The system of passing the information back to New Jersey is complicated, though.
Even though the U.S. government restricts travel to Cuba, phone conversations and e-mails are not as limited. Nonetheless, Tormey said, most Cuban informants fear calling him directly to talk about Assata.
"A lot of them don't want to talk over open lines," Tormey said.
One method, he said, is to pass morsels of information to relatives in America, who then relay it to the state police. Another is to pass information to foreign diplomats who then give it to U.S. contacts -- and then to state police.
Back in West Trenton, Tormey and Rinaldi then try to connect the dot-like snippets on Assata -- her comings and goings and observations on her health. Some is rumor; some is fact.
What results is a pointillist-like portrait -- with notable holes.
Detectives know, for example, that Cuban authorities are keeping a close eye on Assata now, especially since the reward for her capture was increased to $1 million.
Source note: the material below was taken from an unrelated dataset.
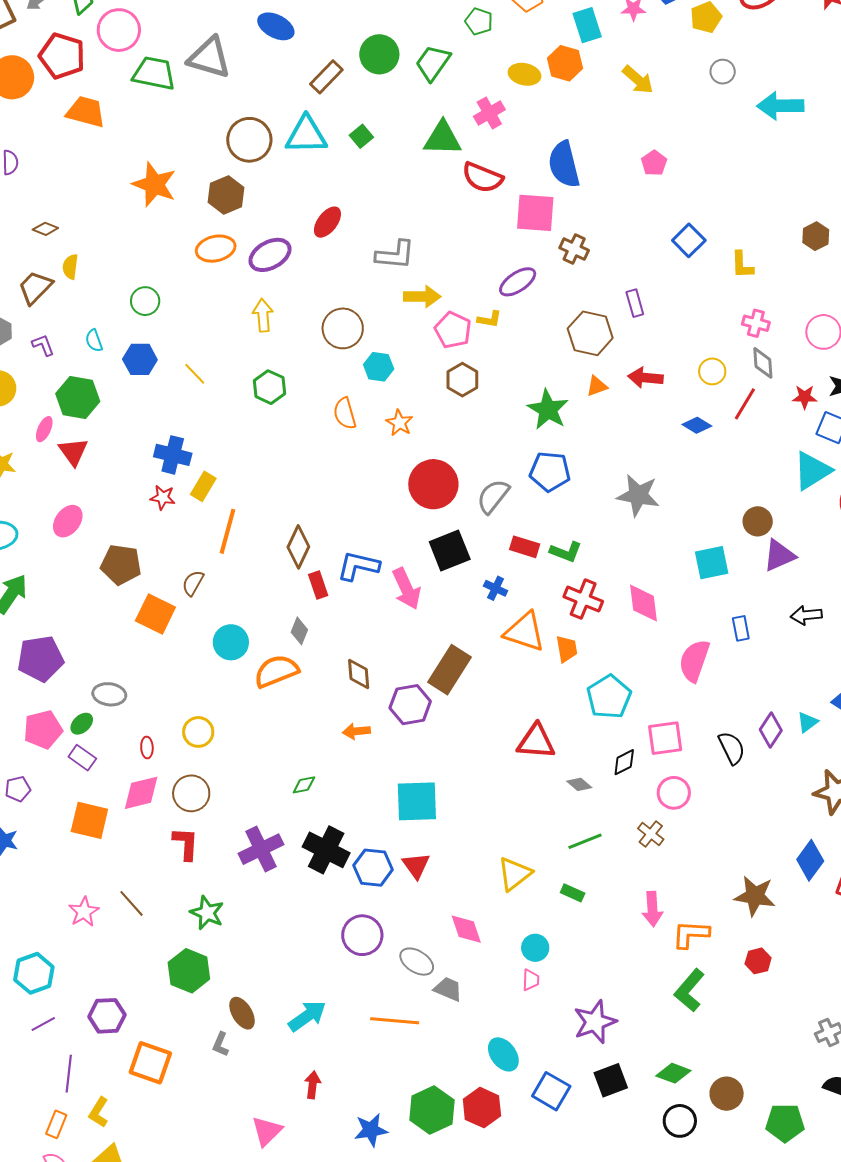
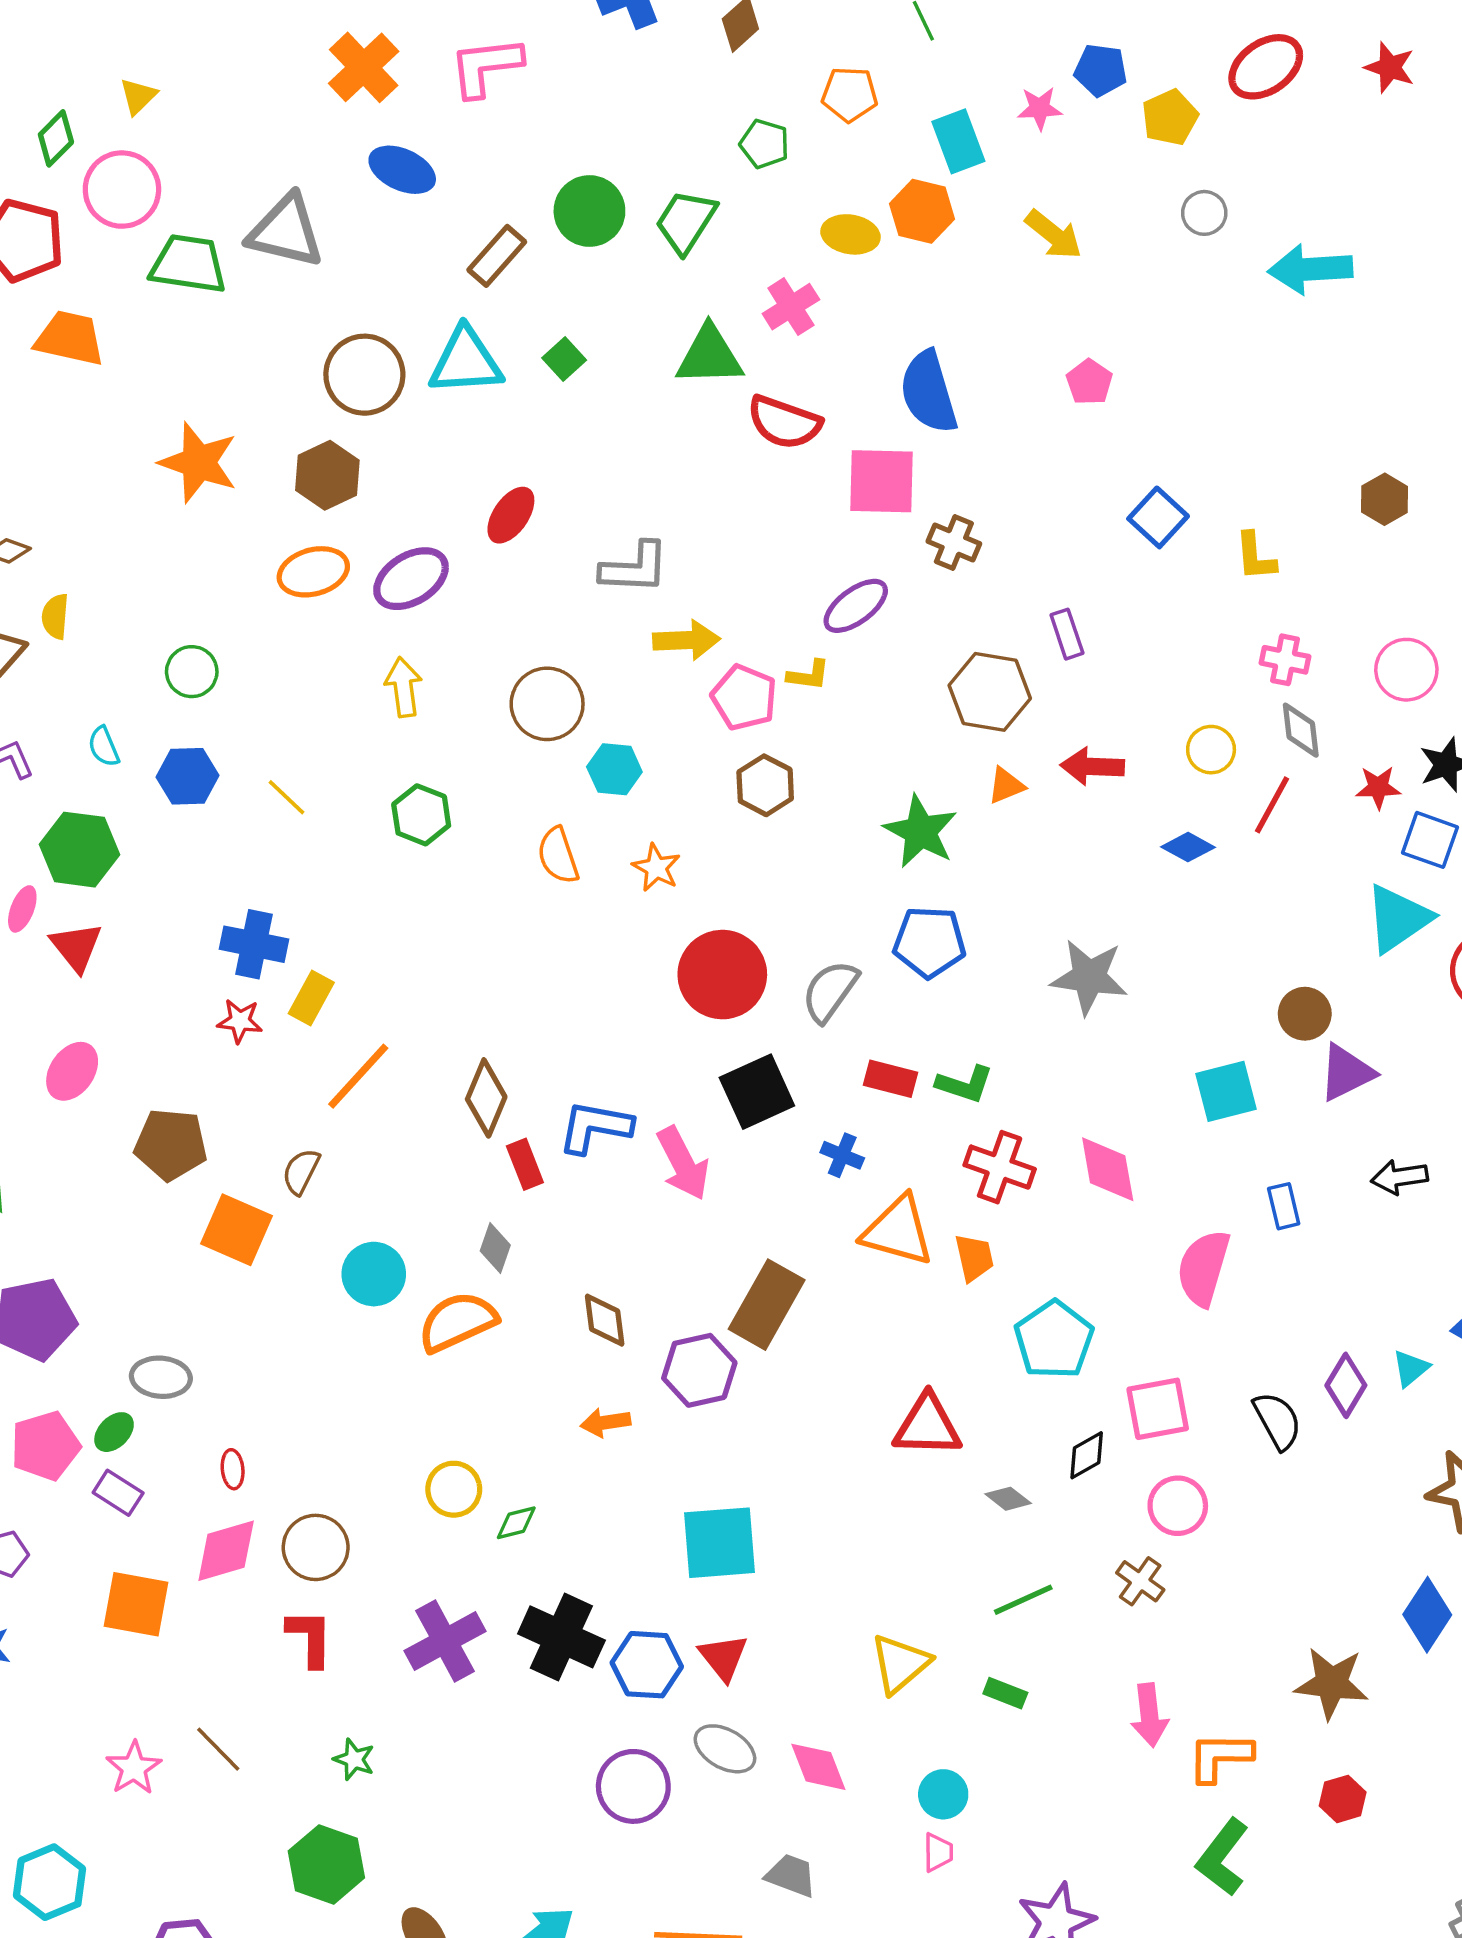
orange line: (227, 531) -> (358, 1076), turned 30
yellow circle: (198, 732) -> (454, 1489), moved
green star: (207, 913) -> (354, 1759), size x0.7
gray ellipse: (417, 962) -> (725, 1749), moved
But detectives don't know whether she is under some sort of house arrest or has to ask authorities before she can go anywhere.
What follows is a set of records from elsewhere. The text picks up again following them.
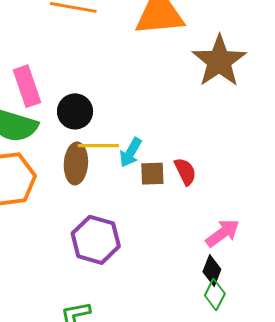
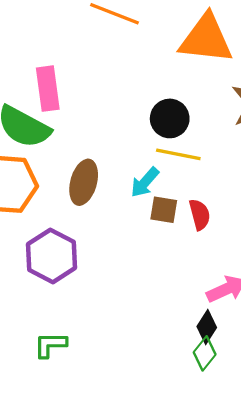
black circle: (75, 111) -> (170, 118), moved
yellow line: (98, 146) -> (178, 154), moved
purple hexagon: (96, 240) -> (52, 256), moved

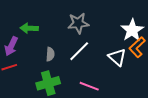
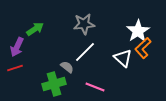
green arrow: (29, 28) -> (35, 29), turned 144
gray semicircle: (50, 54) -> (67, 67), moved, turned -56

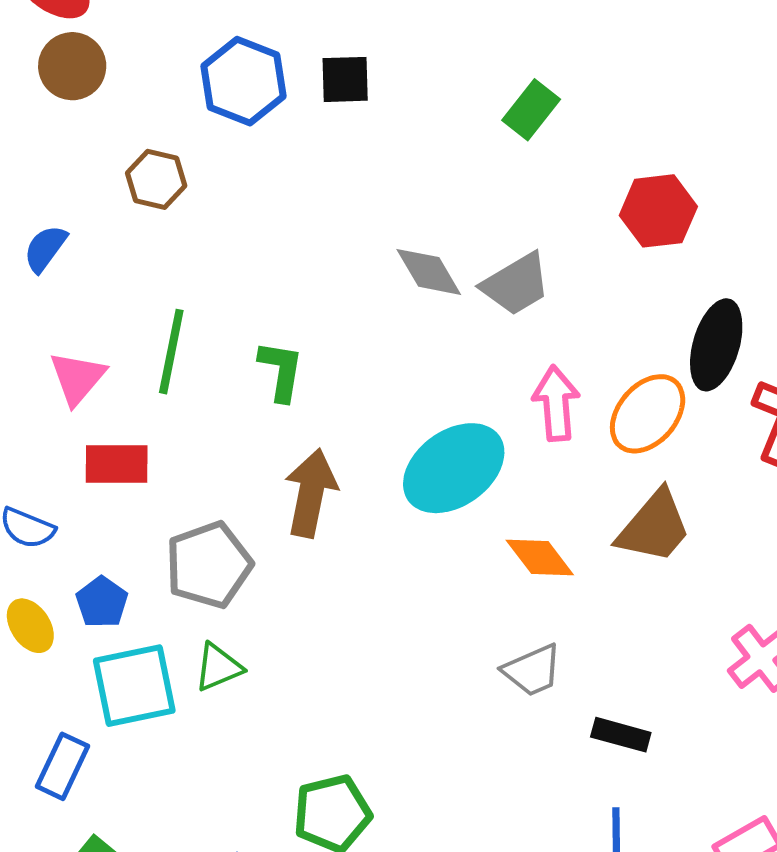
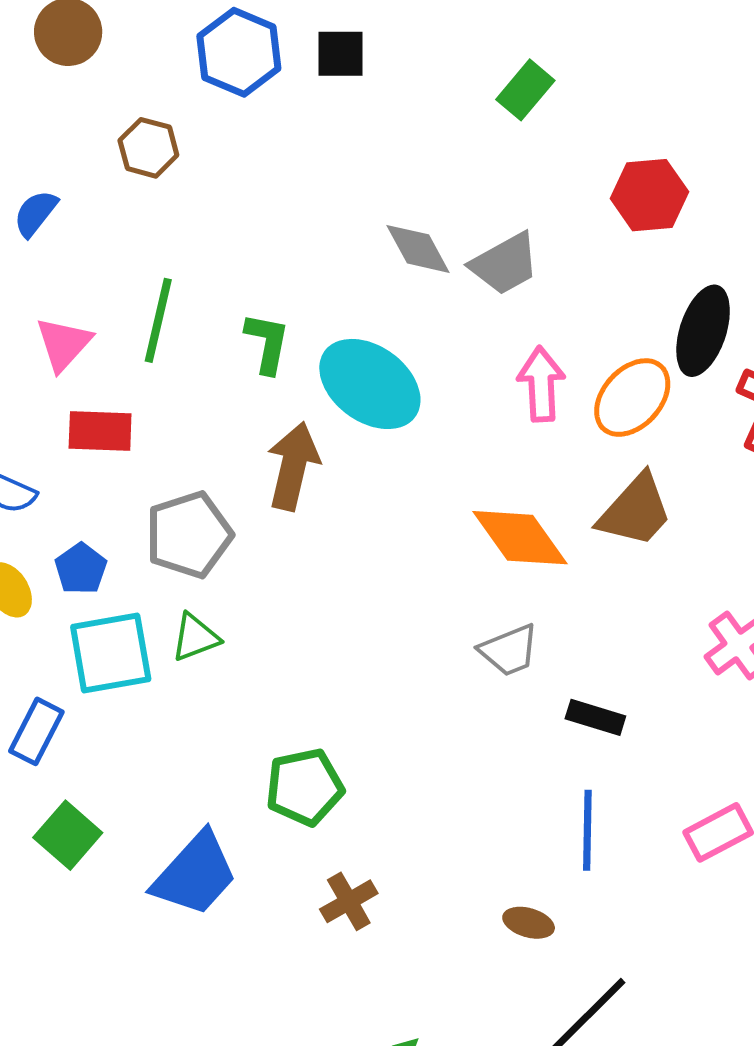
cyan ellipse: (454, 468) -> (370, 384), moved, turned 70
orange diamond: (540, 557) -> (520, 538), size x1.4

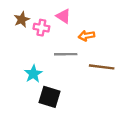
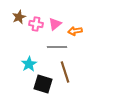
pink triangle: (63, 16) -> (55, 24), moved, turned 48
brown line: (102, 67) -> (65, 72), moved, turned 65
"She doesn't seem to have the same freedom on the island she once had," Tormey said.
Before 2005, Assata Shakur was seen strolling through Havana or driving a Volkswagen. Her phone number was even listed in a Havana telephone directory -- under the name Assata Shakur.
Chesimard also reportedly worked as a translator for a radio station. In some cases, she courted attention from the media–notably an interview on a New York television station.
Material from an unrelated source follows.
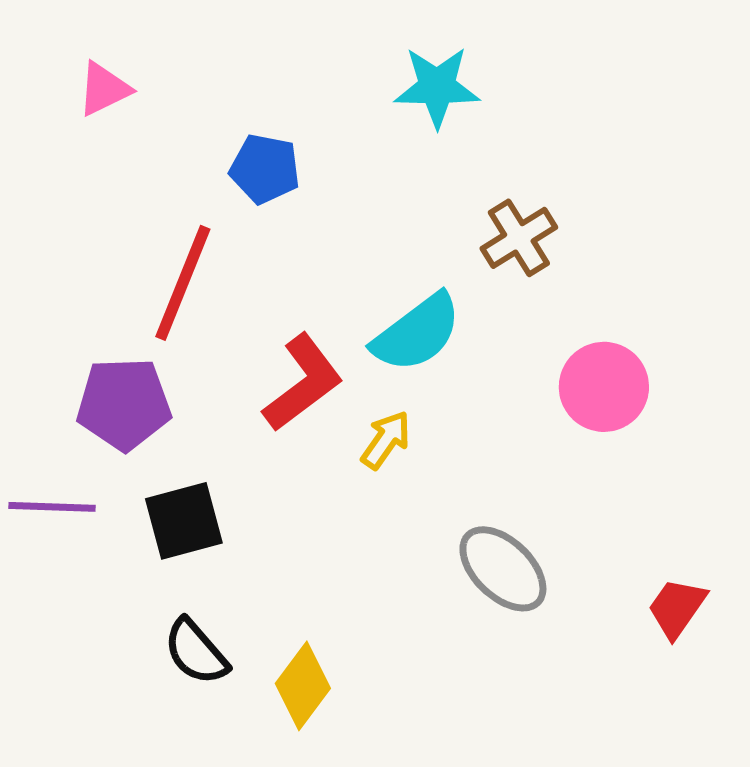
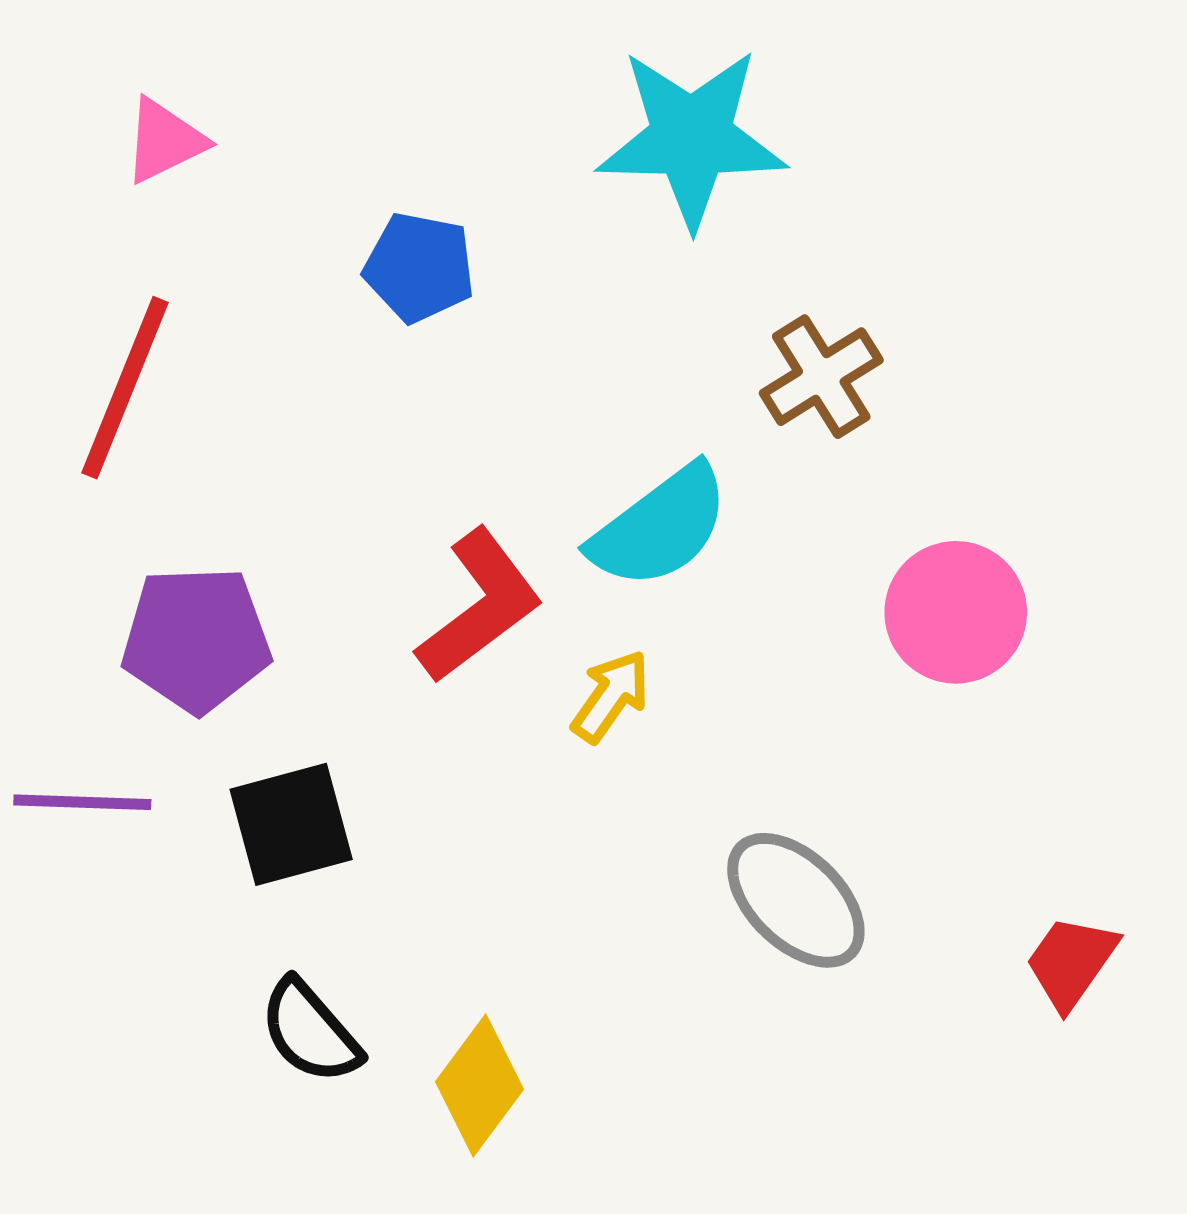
cyan star: (437, 87) -> (691, 138), size x1.4
red line: (183, 283) -> (125, 388), moved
But Tormey said she has not been seen in public as much in recent years. After the $1 million bounty was announced, Fidel Castro renewed his support for Assata and publicly accused the United States of portraying her "as a terrorist, something that was an injustice, a brutality, an infamous lie."
One of the more tantalizing contacts, Tormey said, involved a secret operative in Cuba who was working with U.S. authorities to spy on Robert Vesco, a Boonton Township embezzler who fled America in 1970s after contributing to President Richard Nixon's reelection in the hope of shutting down a federal investigation of his finances.
After living in Costa Rica and the Bahamas, Vesco was granted "humanitarian refuge" in Cuba in 1982 and reportedly placed under the personal protection of Fidel Castro -- a status Assata received, too.
By the mid-1990s, Vesco fell out of favor with Cuban authorities and was eventually jailed in a fraudulent scheme to make an alleged miracle drug for such ailments as cancer and arthritis.
With Vesco in prison, the undercover Cuban operative working with U.S. federal agents contacted the state police about Assata.
"We started talking to this guy," said Tormey, who declined to say whether the operative was a Cuban citizen -- or where he is now.
But plans never went beyond the talking phase.
Tormey said he hopes Raul Castro will revoke Chesimard's protected status and send her back to New Jersey. But he has no illusions that will happen anytime soon.
"It's been a roller-coaster ride," he says. "But there is still a hole in the state police. We want to bring her in."